ELE320 Power Electronics (2-2-3)
The course aims to introduce the power electronics devices, power diode and power transistors. Analysis and design of uncontrolled and controlled rectifiers. Thyristor characteristics, types of thyristors, models, and operations of thyristor, thyristor commutation techniques and commutation circuit design. DC–DC converters: principles and classifications. AC voltage controllers with resistive and inductive load Principles of operation and performance parameters of different types of inverters and cycloconverters will be explored in detail.
Prerequisite: ELE319, ELE208
ELE462 Industrial Control Systems (2-2-3)

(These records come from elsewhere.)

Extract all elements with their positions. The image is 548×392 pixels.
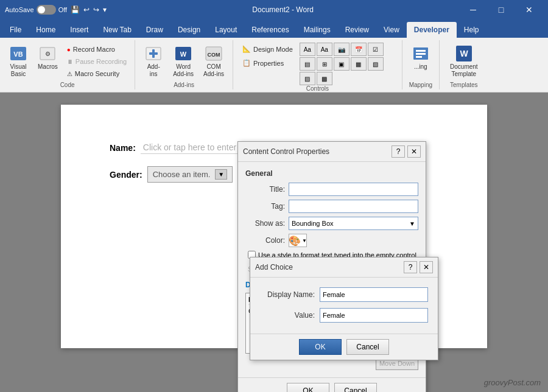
control-btn-1[interactable]: Aa bbox=[300, 43, 315, 56]
macro-security-button[interactable]: ⚠ Macro Security bbox=[64, 68, 130, 79]
redo-icon[interactable]: ↪ bbox=[93, 5, 99, 14]
control-btn-8[interactable]: ▣ bbox=[334, 57, 350, 71]
minimize-button[interactable]: ─ bbox=[459, 0, 487, 19]
ac-cancel-button[interactable]: Cancel bbox=[346, 339, 389, 355]
customize-icon[interactable]: ▾ bbox=[103, 5, 107, 14]
ribbon-content: VB VisualBasic ⚙ Macros ● Record Macro ⏸… bbox=[0, 38, 548, 93]
svg-text:VB: VB bbox=[13, 51, 23, 58]
controls-icons: Aa Aa 📷 📅 ☑ ▤ ⊞ ▣ ▦ ▧ ▨ ▩ bbox=[300, 41, 397, 85]
ccp-dialog-controls: ? ✕ bbox=[392, 145, 421, 158]
tab-developer[interactable]: Developer bbox=[407, 22, 457, 38]
tab-view[interactable]: View bbox=[376, 22, 407, 38]
com-addins-icon: COM bbox=[204, 44, 223, 63]
code-group-content: VB VisualBasic ⚙ Macros ● Record Macro ⏸… bbox=[5, 40, 130, 82]
ac-dialog-controls: ? ✕ bbox=[404, 261, 433, 273]
control-btn-10[interactable]: ▧ bbox=[368, 57, 384, 71]
mapping-icon bbox=[411, 44, 430, 63]
com-addins-label: COMAdd-ins bbox=[203, 63, 224, 78]
save-icon[interactable]: 💾 bbox=[71, 5, 80, 14]
title-field-input[interactable] bbox=[289, 183, 418, 196]
restore-button[interactable]: □ bbox=[487, 0, 515, 19]
ribbon-group-controls: 📐 Design Mode 📋 Properties Aa Aa 📷 📅 ☑ ▤… bbox=[233, 40, 402, 89]
tab-insert[interactable]: Insert bbox=[63, 22, 96, 38]
ac-dialog-title: Add Choice bbox=[255, 263, 293, 271]
svg-rect-13 bbox=[416, 53, 426, 55]
control-btn-12[interactable]: ▩ bbox=[317, 72, 332, 85]
addins-group-content: Add-ins W WordAdd-ins COM COMAdd-ins bbox=[140, 40, 228, 82]
pause-recording-button[interactable]: ⏸ Pause Recording bbox=[64, 56, 130, 67]
pause-recording-label: Pause Recording bbox=[76, 58, 127, 65]
display-name-input[interactable] bbox=[320, 287, 428, 302]
word-addins-icon: W bbox=[174, 44, 193, 63]
templates-content: W DocumentTemplate bbox=[446, 40, 482, 82]
properties-label: Properties bbox=[253, 60, 284, 67]
ac-ok-button[interactable]: OK bbox=[299, 339, 342, 355]
macros-button[interactable]: ⚙ Macros bbox=[34, 41, 61, 72]
com-addins-button[interactable]: COM COMAdd-ins bbox=[200, 41, 228, 80]
ccp-dialog-title: Content Control Properties bbox=[243, 147, 329, 156]
visual-basic-button[interactable]: VB VisualBasic bbox=[5, 41, 32, 80]
control-btn-6[interactable]: ▤ bbox=[300, 57, 315, 71]
tab-draw[interactable]: Draw bbox=[139, 22, 170, 38]
ac-dialog-body: Display Name: Value: bbox=[250, 278, 438, 334]
macros-icon: ⚙ bbox=[38, 44, 57, 63]
ribbon-group-code: VB VisualBasic ⚙ Macros ● Record Macro ⏸… bbox=[0, 40, 135, 89]
addins-button[interactable]: Add-ins bbox=[140, 41, 167, 80]
templates-group-label: Templates bbox=[450, 82, 478, 89]
ribbon-group-templates: W DocumentTemplate Templates bbox=[440, 40, 488, 89]
tag-row: Tag: bbox=[245, 200, 418, 213]
document-template-button[interactable]: W DocumentTemplate bbox=[446, 41, 482, 80]
tab-layout[interactable]: Layout bbox=[208, 22, 244, 38]
tab-mailings[interactable]: Mailings bbox=[297, 22, 338, 38]
name-label: Name: bbox=[110, 143, 136, 153]
tab-home[interactable]: Home bbox=[29, 22, 63, 38]
macros-label: Macros bbox=[38, 63, 58, 70]
tab-new-tab[interactable]: New Tab bbox=[96, 22, 138, 38]
control-btn-4[interactable]: 📅 bbox=[351, 43, 367, 56]
name-input-placeholder[interactable]: Click or tap here to enter t... bbox=[141, 141, 251, 154]
ccp-ok-button[interactable]: OK bbox=[287, 383, 329, 392]
tab-file[interactable]: File bbox=[2, 22, 29, 38]
word-addins-label: WordAdd-ins bbox=[173, 63, 194, 78]
ribbon-group-mapping: ...ing Mapping bbox=[402, 40, 440, 89]
controls-group-content: 📐 Design Mode 📋 Properties Aa Aa 📷 📅 ☑ ▤… bbox=[238, 40, 397, 85]
mapping-button[interactable]: ...ing bbox=[407, 41, 434, 73]
close-button[interactable]: ✕ bbox=[515, 0, 543, 19]
autosave-toggle[interactable] bbox=[37, 5, 56, 15]
control-btn-11[interactable]: ▨ bbox=[300, 72, 315, 85]
ccp-close-button[interactable]: ✕ bbox=[407, 145, 421, 158]
gender-dropdown[interactable]: Choose an item. ▼ bbox=[147, 166, 233, 183]
ccp-help-button[interactable]: ? bbox=[392, 145, 405, 158]
control-btn-2[interactable]: Aa bbox=[317, 43, 332, 56]
svg-rect-14 bbox=[416, 56, 422, 58]
tab-design[interactable]: Design bbox=[170, 22, 208, 38]
ac-close-button[interactable]: ✕ bbox=[420, 261, 433, 273]
undo-icon[interactable]: ↩ bbox=[83, 5, 90, 14]
document-template-icon: W bbox=[454, 44, 474, 63]
display-name-label: Display Name: bbox=[260, 290, 315, 299]
tab-review[interactable]: Review bbox=[338, 22, 376, 38]
properties-button[interactable]: 📋 Properties bbox=[238, 57, 297, 69]
tab-help[interactable]: Help bbox=[457, 22, 487, 38]
control-btn-9[interactable]: ▦ bbox=[351, 57, 367, 71]
show-as-select[interactable]: Bounding Box ▼ bbox=[289, 217, 418, 230]
word-addins-button[interactable]: W WordAdd-ins bbox=[169, 41, 197, 80]
ccp-cancel-button[interactable]: Cancel bbox=[334, 383, 377, 392]
add-choice-dialog: Add Choice ? ✕ Display Name: Value: OK C bbox=[250, 257, 438, 360]
color-picker-button[interactable]: 🎨 ▼ bbox=[289, 234, 307, 247]
tab-references[interactable]: References bbox=[244, 22, 296, 38]
control-btn-3[interactable]: 📷 bbox=[334, 43, 350, 56]
control-btn-5[interactable]: ☑ bbox=[368, 43, 384, 56]
svg-text:W: W bbox=[180, 51, 187, 58]
record-macro-button[interactable]: ● Record Macro bbox=[64, 44, 130, 55]
value-input[interactable] bbox=[320, 308, 428, 323]
ac-help-button[interactable]: ? bbox=[404, 261, 417, 273]
properties-icon: 📋 bbox=[242, 59, 251, 67]
control-btn-7[interactable]: ⊞ bbox=[317, 57, 332, 71]
tag-field-input[interactable] bbox=[289, 200, 418, 213]
color-dropdown-arrow: ▼ bbox=[302, 238, 307, 243]
dropdown-arrow-btn[interactable]: ▼ bbox=[215, 169, 227, 180]
visual-basic-icon: VB bbox=[9, 44, 28, 63]
show-as-arrow: ▼ bbox=[409, 220, 415, 227]
design-mode-button[interactable]: 📐 Design Mode bbox=[238, 43, 297, 55]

Industrial control principles. Programmable Logic Controllers (PLCs). Sequential programming, Ladder diagrams. Introduction to Process Control Systems. Foundation Fieldbus and Profibus standards. Block diagram representation of industrial control systems. Application of analog and digital signal conditioning in industrial control. Thermal, optical, displacement, position, strain, motion, pressure, and flow sensors used in industrial control. Actuators in industrial control. Data Logging, Supervisory Control, Computer-based Controllers.
ELE414 Nano Devices and Systems (2-2-3)
This course provides students the opportunity for open-ended design of electronic circuits based on recent nanoscale devices using mixed-mode signals with advanced CAD tools. In this course, the state-of-the-art CAD (computer-aided design) tool to analyze and design device dimensions scaling-down (down to Nano scale) is covered. The used software is the same software suite that top device companies use to design their technology. Small student groups will design and test devices based on the goals they established at the beginning of the course. By the end of this course, the students will be able to define the opportunities and challenges of nanoscale technology and systems. Also, the students will learn how to use an advanced software package for simulating nano-devices and systems. Some possible devices that students might design include solar cells, ultra-low power transistors, high sensitivity or high speed temperature sensors, as well as analog and digital systems using nano-scale devices.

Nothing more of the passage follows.